Advanced Ecological Remote Sensing in R

Dates

23-26 September 2024

To foster international participation, this course will be held online

 

Overview

 

Recent advances in remote sensing technology and the increasing availability of ecological data have transformed the field of ecological research. Remote sensing provides unprecedented insights into environmental changes and species distributions on a global scale. However, these advancements also present new challenges that must be addressed to fully leverage the potential of remote sensing data. These challenges include understanding and utilizing various coordinate systems,  and accurately modeling and analyzing ecological data over space and time.

 

In this course,  we will cover a range of topics and R packages designed to address these challenges. Participants will gain theoretical knowledge and practical skills necessary for advanced ecological remote sensing analyses.

 

Learning outcomes

 

 After attending the course, participants will be able to:

  • Create and customize remote sensing packages in R, focusing on the imageRy package.
  • Use ggridges and ecochange packages for advanced multitemporal ecological analyses.
  • Apply the sdm, ecospat, and fuzzySim packages for species distribution modeling using remote sensing data.
  • Analyze ecosystem variability in space and time with information theory and spectral distances using the rasterdiv package.
  • Efficiently download and use global geographical data with the geodata package.

 

Program

Daily schedule: 9.30 - 13:30 (Berlin time)

 

Session 1 – Introduction (Monday)

  • Introduction to Ecological Remote Sensing: We will start with the basics of ecological remote sensing, covering key concepts and applications in environmental research.
  • Reference Systems: This segment will introduce the main coordinate systems used in remote sensing, essential for accurate spatial analysis.
  • The imageRy R Package: Learn how to develop and customize your own remote sensing package in R using the imageRy package, alongside an introduction to the versatile terra package.
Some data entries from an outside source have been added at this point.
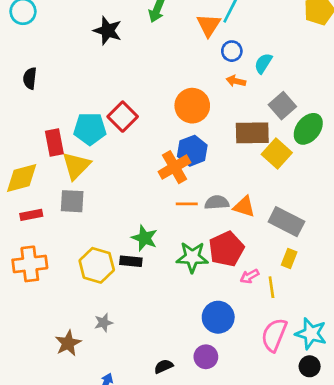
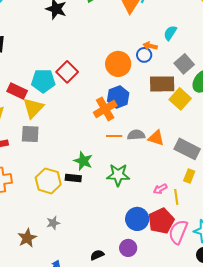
blue circle: (232, 51) -> (144, 55), moved
red rectangle: (54, 142) -> (17, 91), turned -54
red pentagon: (226, 249) -> (161, 221), moved

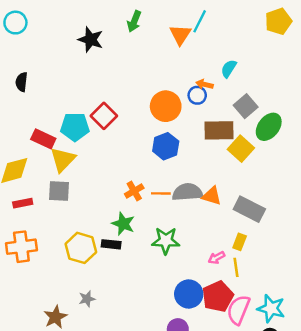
orange cross: (105, 109) -> (134, 191), moved, size x0.7
gray semicircle: (136, 135) -> (187, 192), size x1.4
yellow rectangle: (189, 176) -> (240, 242), moved

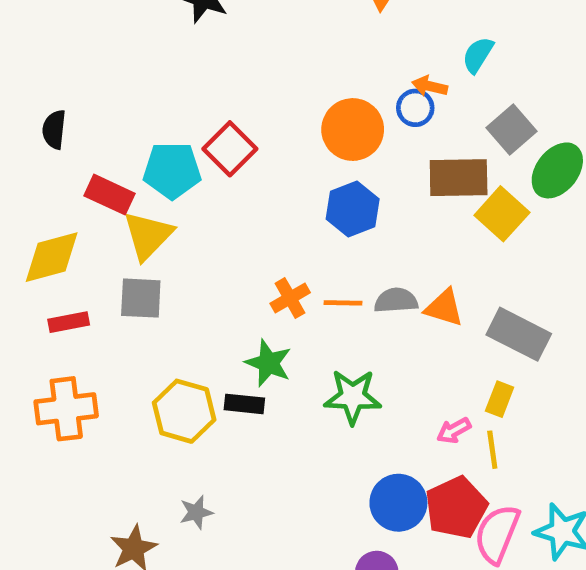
black semicircle: (21, 82) -> (54, 130), moved
gray semicircle: (187, 192) -> (396, 300), size x0.7

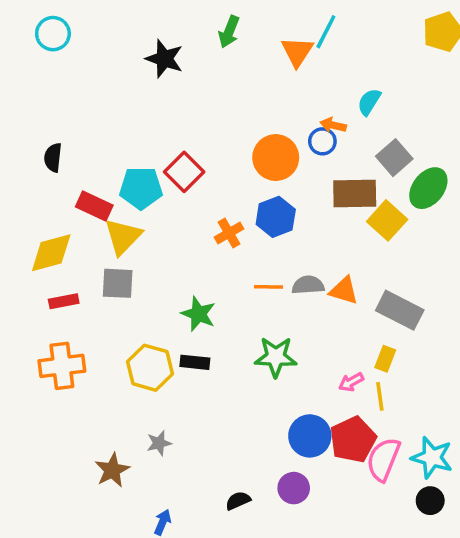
orange cross: (290, 298) -> (229, 233), moved
green star: (268, 363) -> (198, 314), moved

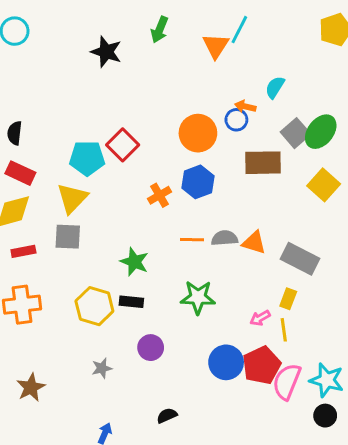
green ellipse: (428, 188) -> (321, 132), moved
red rectangle: (94, 206) -> (20, 173), moved
yellow square: (387, 220) -> (324, 185), moved
brown star: (112, 470) -> (31, 387), moved
purple circle: (294, 488) -> (151, 348), moved

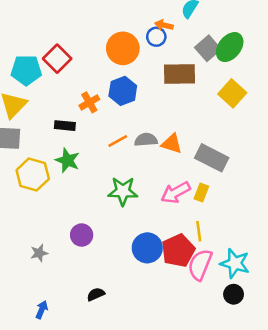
orange line: (192, 240) -> (118, 141), turned -30
black rectangle: (131, 302) -> (65, 126), moved
yellow hexagon: (94, 306) -> (33, 175), moved
pink arrow: (260, 318) -> (176, 193), moved, size x1.6
yellow line: (284, 330) -> (199, 231), moved

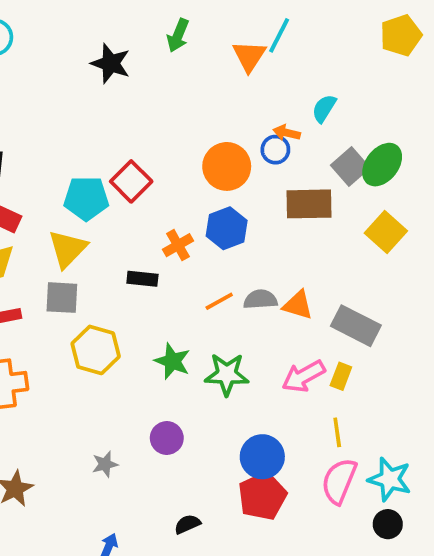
green star: (67, 160) -> (172, 361), moved
red pentagon: (178, 250) -> (262, 496), moved

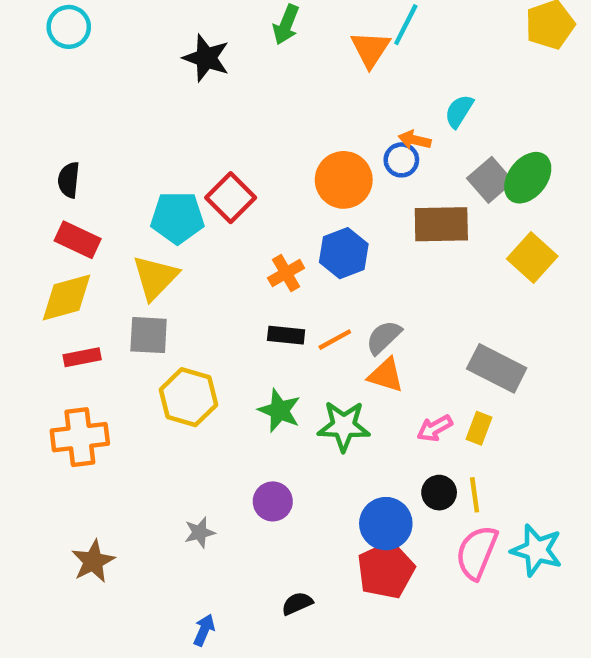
black rectangle: (142, 279) -> (286, 335), moved
gray semicircle: (260, 299) -> (384, 337), turned -40
orange triangle: (298, 305) -> (386, 375), moved
pink arrow: (303, 376) -> (435, 428), size x0.7
black circle: (388, 524) -> (439, 493), moved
Session 2 – R Eco-Packages (Tuesday)

  • The ecochange R Package: Discover methods for measuring landscape changes over time and space using the ecochange package, essential for tracking ecological dynamics.
  • The ggridges R Package: Utilize the ggridges package for performing multitemporal analysis, enabling the visualization and interpretation of ecological data across different time periods.
  • The geodata R Package: Learn to download and manage geographical data from around the world using the geodata package, a crucial skill for global ecological studies.

Session 3 – Species Distribution Modelling with RS-Based Variables (Wednesday)
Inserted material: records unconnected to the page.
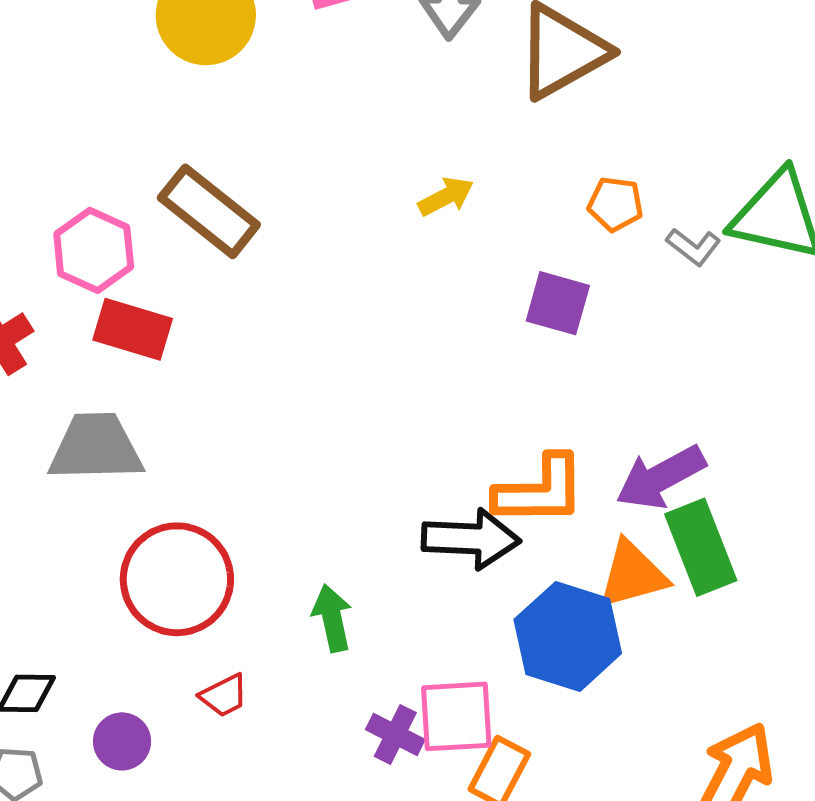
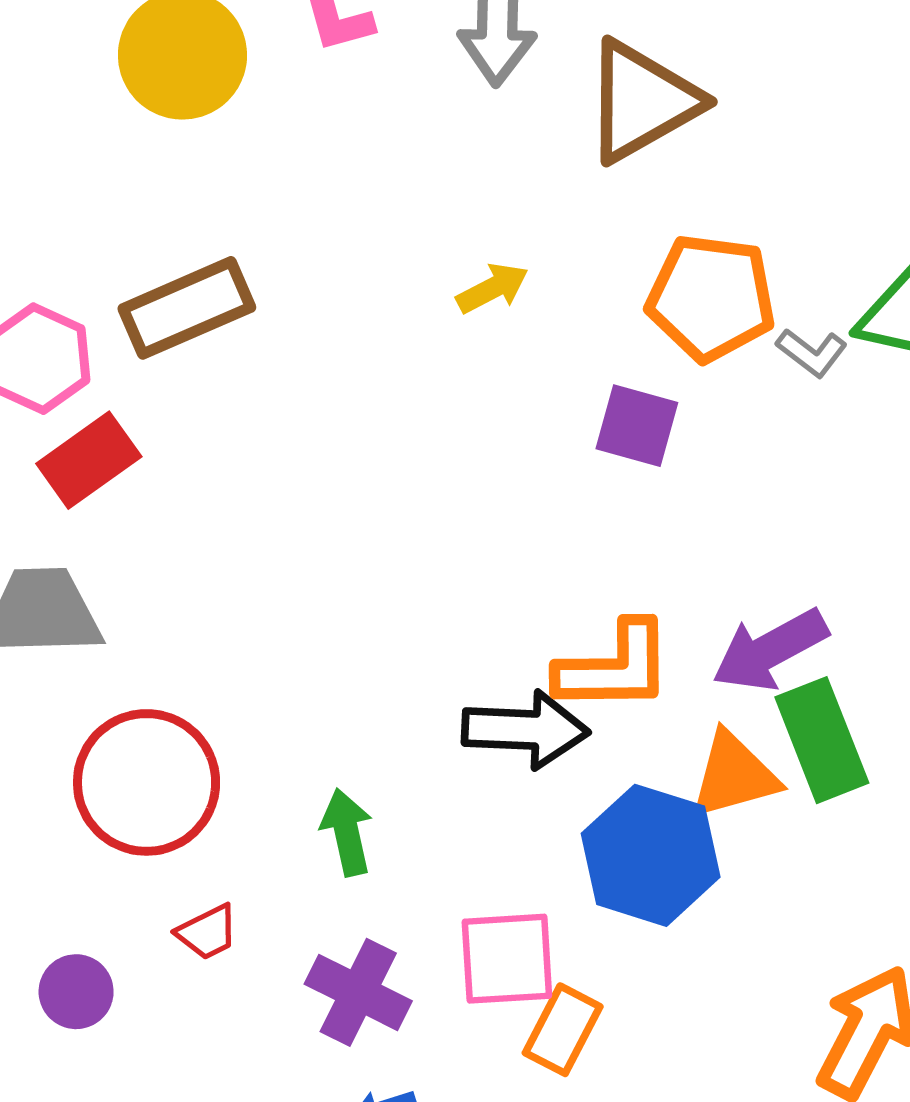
orange pentagon: (615, 204) -> (711, 298), size x1.8
brown rectangle: (209, 211) -> (187, 308), turned -62
red rectangle: (133, 329) -> (89, 460), turned -52
purple cross: (395, 735) -> (358, 992), moved, size x1.4

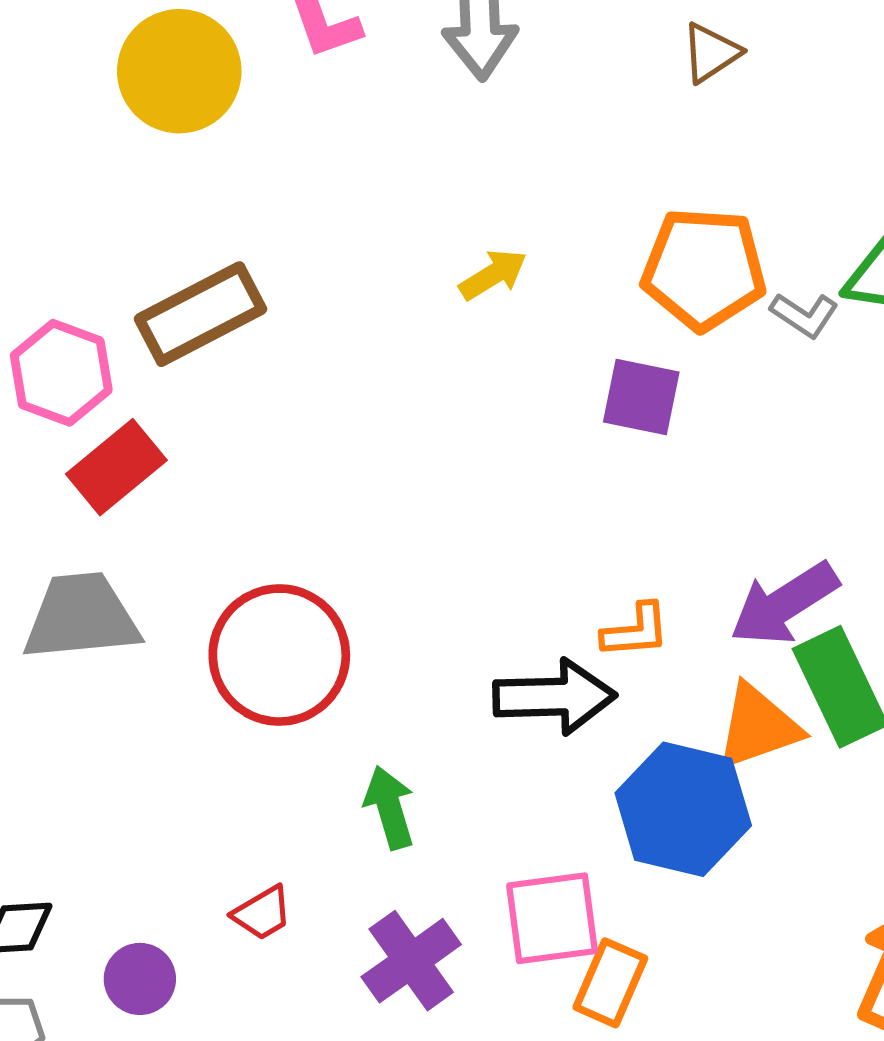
brown triangle: (642, 101) -> (711, 53), moved, size x0.5
orange L-shape: (614, 667) -> (636, 631), size x0.6
red circle: (147, 782) -> (279, 655), moved
purple cross: (358, 992) -> (411, 961), turned 32

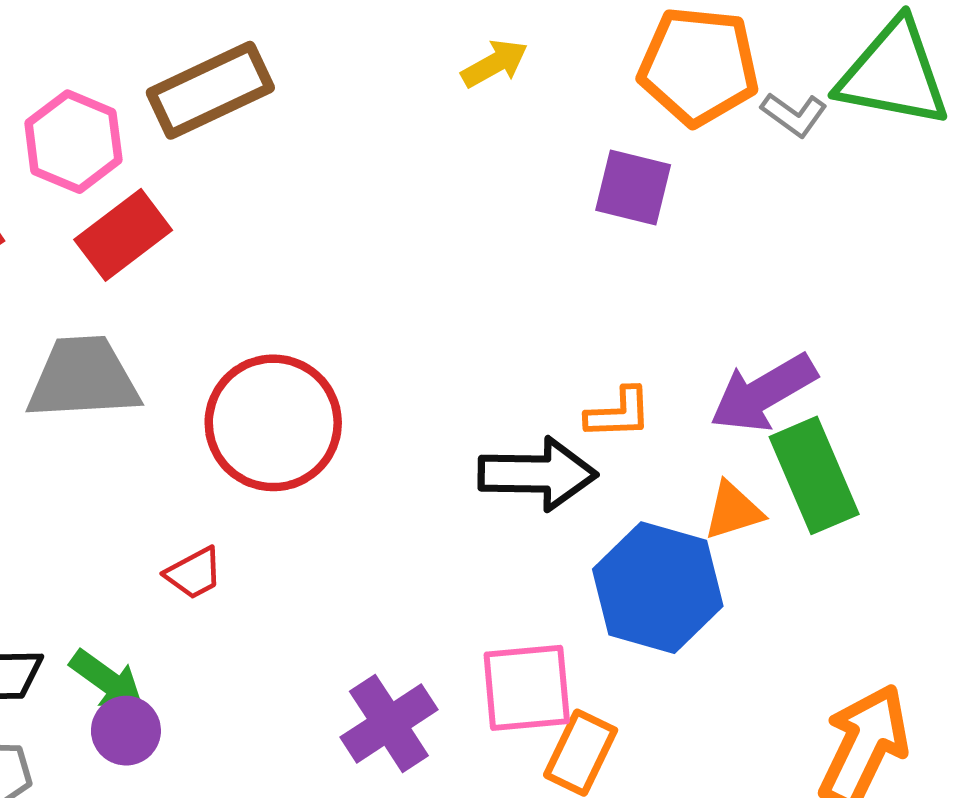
orange triangle: (758, 727) -> (733, 511), size x0.7
green arrow: (389, 807) -> (107, 680), moved, turned 140
red trapezoid: (262, 913) -> (194, 573), moved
  • The sdm R Package: Delve into species distribution modeling using remote sensing variables with the sdm package, crucial for predicting species habitats and distributions.
  • The ecospat R Package: Explore different modeling techniques for species distributions with the ecospat package, enhancing your ability to analyze and interpret ecological niches.
  • The fuzzySim R Package: Calculate fuzzy similarity in species distributions using the fuzzySim package, helping to understand species overlaps and ecological interactions.
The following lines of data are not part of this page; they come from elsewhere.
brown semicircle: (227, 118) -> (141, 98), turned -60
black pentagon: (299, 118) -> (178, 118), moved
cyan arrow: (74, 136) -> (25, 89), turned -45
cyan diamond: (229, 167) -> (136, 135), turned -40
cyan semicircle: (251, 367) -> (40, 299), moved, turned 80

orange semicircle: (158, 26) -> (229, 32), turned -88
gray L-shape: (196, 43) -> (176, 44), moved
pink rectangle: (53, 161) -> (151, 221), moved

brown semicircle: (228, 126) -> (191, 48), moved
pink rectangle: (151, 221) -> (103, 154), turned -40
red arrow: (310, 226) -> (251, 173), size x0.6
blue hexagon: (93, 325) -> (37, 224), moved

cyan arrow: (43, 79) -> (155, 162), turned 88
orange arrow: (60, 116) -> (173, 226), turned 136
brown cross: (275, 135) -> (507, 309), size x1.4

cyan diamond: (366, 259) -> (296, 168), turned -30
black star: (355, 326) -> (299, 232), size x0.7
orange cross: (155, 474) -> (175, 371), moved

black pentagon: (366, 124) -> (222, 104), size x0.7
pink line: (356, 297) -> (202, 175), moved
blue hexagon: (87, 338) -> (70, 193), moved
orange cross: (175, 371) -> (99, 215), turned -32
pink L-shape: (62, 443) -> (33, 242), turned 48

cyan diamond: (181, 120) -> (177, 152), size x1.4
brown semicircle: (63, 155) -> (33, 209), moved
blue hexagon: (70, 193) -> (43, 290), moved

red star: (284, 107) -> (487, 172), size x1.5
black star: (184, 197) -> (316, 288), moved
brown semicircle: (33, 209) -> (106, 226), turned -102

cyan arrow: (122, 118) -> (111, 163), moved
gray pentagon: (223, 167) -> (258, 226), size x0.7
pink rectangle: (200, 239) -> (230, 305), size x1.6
Session 4 – Measuring Variability (Thursday)

  • Measuring Ecosystem Variability: Gain insights into measuring ecosystem variability in space and time using information theory measures, providing a robust framework for ecological assessments.
  • Measuring Variability via Spectral Distances: Learn techniques for measuring ecological variability using spectral distances, essential for analyzing remote sensing data.
  • The rasterdiv R Package: Combine information theory and spectral distances to measure ecosystem variability with the rasterdiv package, offering a comprehensive approach to remote sensing analysis.

Instructor

 

Prof.  Duccio Rocchini (University of Bologna, IT)

 

COst overview

Package 1

 

450 €

 


Cancellation Policy:

 

 

 

> 30  days before the start date = 30% cancellation fee

 

< 30 days before the start date= No Refund.

 

 

 

Physalia-courses cannot be held responsible for any travel fees, accommodation or other expenses incurred to you as a result of the cancellation.